Вот записанная Пушкиным народная песня:
Тут жил-поживал господин Волконский` князь,
У этого у князя жил Ванюша ключничек.
Ваня год живет, другой живет,
На третий год князь доведался,
Закричал князь Волконский своим громким голосом:
`Как есть ли у меня слуги верные при мне?
Вы полите - приведите вора Ваньку ключничка!`
Как ведут Ванюшу широким двором,
Как у Ванюшки головка вся проломана,
Коленкоровая рубашка на нем изорвана,
Сафьяновые сапожки кровью принаполнены.
Закричал-та князь Волконский громким голосом:
`Вы подите-ка-вы выройте две ямы глубокиих,
Вы поставьте-ка два столбика дубовыих,
Положите перекладец сосповыий,
Повесьте две петельки шелковые:
Пускай Ваня покачается,
Молодая-то княгиня попечалится!`
В этой трагической песне нет почти ничего, что свидетельствовало бы о поисках каких-то особо выразительных слов и приемов. Все средства продиктованы фольклорно-песенной традицией: и формула княжеского `клича`, и повтор, и эпитеты (`широким двором`, `сафьяновые сапожки` и пр.), и уменьшительные формы. Все традиционно, все выражается в `застылых` формах, в `штампах`. Наконец, каждое слово тут в соответствии с традицией, автологично, то есть употребляется в своем прямом, буквальном, нефигуральном значении; к обыденным, `низким`, материальным значениям слов ничего не прибавлено.
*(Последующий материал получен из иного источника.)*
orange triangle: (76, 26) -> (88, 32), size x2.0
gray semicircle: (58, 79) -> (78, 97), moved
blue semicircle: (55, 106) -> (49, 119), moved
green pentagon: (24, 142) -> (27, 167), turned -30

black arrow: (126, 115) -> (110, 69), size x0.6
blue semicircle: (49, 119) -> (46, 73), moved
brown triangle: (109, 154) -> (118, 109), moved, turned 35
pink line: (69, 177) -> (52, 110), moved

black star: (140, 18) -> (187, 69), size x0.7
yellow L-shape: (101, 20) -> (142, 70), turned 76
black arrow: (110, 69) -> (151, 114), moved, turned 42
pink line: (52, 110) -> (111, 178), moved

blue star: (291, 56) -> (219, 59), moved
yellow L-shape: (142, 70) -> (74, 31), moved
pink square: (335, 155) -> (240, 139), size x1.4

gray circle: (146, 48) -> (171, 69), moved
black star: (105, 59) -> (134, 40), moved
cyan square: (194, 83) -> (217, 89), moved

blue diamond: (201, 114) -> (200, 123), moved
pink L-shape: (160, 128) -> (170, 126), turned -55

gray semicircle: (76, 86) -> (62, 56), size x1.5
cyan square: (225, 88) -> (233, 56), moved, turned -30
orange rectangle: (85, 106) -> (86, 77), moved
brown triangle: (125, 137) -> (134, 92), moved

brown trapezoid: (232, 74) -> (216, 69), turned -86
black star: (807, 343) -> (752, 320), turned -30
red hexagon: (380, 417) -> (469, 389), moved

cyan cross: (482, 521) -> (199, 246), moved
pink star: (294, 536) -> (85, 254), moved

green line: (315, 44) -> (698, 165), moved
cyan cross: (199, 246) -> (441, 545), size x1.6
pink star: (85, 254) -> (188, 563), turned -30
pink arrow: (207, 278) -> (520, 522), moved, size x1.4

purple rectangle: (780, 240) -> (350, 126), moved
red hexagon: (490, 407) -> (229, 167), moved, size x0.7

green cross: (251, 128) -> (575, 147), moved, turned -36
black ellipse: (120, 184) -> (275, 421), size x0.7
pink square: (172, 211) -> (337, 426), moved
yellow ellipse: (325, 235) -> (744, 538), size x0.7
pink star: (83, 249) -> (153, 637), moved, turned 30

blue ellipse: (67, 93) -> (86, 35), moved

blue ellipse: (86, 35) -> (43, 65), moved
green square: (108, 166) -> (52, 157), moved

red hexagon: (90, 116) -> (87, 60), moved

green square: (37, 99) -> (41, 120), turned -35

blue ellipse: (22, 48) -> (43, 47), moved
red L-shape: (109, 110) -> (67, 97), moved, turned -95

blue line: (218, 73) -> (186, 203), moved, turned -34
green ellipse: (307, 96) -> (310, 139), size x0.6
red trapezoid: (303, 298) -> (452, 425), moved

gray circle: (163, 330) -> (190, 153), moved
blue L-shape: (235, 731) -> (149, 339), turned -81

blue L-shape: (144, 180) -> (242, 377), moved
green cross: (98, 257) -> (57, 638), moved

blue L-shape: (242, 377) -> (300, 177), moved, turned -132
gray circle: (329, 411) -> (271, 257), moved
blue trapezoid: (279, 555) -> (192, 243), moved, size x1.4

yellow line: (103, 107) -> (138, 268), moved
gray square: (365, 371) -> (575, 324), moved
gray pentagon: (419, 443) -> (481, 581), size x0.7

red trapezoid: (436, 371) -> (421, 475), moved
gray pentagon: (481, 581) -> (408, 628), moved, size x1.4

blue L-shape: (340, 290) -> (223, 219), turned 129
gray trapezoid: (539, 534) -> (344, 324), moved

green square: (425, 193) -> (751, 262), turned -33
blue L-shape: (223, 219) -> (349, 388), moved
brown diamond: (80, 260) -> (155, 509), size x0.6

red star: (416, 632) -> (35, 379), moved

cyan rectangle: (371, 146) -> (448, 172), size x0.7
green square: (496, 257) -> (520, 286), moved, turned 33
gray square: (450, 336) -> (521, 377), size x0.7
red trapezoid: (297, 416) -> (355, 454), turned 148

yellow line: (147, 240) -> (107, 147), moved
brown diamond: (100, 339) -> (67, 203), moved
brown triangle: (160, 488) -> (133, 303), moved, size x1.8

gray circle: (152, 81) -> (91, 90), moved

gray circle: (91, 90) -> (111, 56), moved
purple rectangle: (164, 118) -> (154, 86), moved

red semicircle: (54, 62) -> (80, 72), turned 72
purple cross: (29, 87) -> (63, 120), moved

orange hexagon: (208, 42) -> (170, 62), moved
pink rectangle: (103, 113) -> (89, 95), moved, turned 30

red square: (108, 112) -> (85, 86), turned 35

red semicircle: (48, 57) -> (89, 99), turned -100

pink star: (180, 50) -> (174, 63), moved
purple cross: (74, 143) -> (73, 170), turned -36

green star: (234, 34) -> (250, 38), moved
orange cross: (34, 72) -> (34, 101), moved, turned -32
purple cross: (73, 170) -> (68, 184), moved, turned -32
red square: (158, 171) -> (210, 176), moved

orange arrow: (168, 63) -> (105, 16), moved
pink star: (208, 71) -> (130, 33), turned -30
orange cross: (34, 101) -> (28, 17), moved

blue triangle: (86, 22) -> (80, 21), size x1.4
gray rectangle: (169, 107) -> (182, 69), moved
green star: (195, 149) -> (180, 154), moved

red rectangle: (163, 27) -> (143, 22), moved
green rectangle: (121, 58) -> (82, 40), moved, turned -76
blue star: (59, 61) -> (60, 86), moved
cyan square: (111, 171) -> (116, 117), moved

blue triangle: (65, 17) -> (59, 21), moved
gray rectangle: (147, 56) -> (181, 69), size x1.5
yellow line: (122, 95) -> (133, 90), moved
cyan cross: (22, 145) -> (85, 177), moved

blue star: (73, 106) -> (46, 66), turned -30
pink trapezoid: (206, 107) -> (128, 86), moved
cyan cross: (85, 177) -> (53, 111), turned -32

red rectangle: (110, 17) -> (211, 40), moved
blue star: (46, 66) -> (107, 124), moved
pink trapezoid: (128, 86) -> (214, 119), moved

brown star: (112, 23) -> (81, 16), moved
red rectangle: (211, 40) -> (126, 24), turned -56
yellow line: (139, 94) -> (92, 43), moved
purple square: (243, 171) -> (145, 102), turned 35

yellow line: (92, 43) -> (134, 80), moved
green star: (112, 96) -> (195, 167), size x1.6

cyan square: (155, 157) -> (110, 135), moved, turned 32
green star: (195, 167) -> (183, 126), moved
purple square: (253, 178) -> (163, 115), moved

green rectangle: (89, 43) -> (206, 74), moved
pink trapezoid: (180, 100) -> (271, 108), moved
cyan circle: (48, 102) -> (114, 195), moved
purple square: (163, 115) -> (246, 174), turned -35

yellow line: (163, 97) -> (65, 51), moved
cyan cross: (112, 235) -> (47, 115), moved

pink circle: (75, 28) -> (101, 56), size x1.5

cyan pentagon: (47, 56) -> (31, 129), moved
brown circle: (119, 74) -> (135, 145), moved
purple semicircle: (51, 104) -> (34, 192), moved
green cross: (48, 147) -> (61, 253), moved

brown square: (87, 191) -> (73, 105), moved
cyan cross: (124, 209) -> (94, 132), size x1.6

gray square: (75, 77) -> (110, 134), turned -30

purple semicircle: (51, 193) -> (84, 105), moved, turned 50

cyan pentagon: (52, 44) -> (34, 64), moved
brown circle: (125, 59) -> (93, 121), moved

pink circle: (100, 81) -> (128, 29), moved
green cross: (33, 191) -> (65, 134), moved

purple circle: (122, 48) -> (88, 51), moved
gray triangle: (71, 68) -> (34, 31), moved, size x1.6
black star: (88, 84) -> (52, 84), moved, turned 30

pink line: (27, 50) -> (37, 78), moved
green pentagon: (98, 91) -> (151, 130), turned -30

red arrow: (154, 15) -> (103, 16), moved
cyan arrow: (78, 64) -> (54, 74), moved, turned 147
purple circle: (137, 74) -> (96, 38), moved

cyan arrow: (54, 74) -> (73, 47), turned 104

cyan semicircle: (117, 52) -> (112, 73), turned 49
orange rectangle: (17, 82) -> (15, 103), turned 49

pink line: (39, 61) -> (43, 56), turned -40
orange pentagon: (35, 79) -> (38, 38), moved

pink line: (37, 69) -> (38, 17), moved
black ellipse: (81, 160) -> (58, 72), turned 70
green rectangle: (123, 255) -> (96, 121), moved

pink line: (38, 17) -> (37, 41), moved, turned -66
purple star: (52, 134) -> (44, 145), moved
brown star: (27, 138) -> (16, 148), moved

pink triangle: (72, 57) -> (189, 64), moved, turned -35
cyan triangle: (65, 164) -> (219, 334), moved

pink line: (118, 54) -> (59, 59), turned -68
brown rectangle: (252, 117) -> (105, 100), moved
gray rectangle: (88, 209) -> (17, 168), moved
Но, оказывается, ничего больше и не нужно, потому что именно эта однозначная предметность слов, конкретность `штампов`, эта `нагая простота` как раз и потрясает своей выразительностью. `Как ведут Ванюшу широким двором` - постоянный эпитет `широкий`, почти неизменно сопровождающий в фольклоре слово `двор`, начинает в этом контексте не просто обозначать размеры двора, но и подчеркивать одиночество и беззащитность героя. В уменьшительных формах - `Как у Ванюшки головка вся проломана` - мы услышим интонацию ужаса и жалости; и коленкоровую рубашку, которая `изорвана`, мы увидим воочию, увидим и `сафьяновые сапожки`, принаполненные кровью. И. когда с помощью простых, однозначных слов начнется перечисление материалов (столбики-дубовые, перекладец - сосновый, петли - шелковые), когда именно материальное значение слова выйдет; на поверхность,-на наших глазах- возникнет главное: не названная, но подробно и `делово` описанная виселица. И особенно явственно мы увидим ее тогда, когда прозвучит до жути наглядное: `Пускай Ваня покачается...`.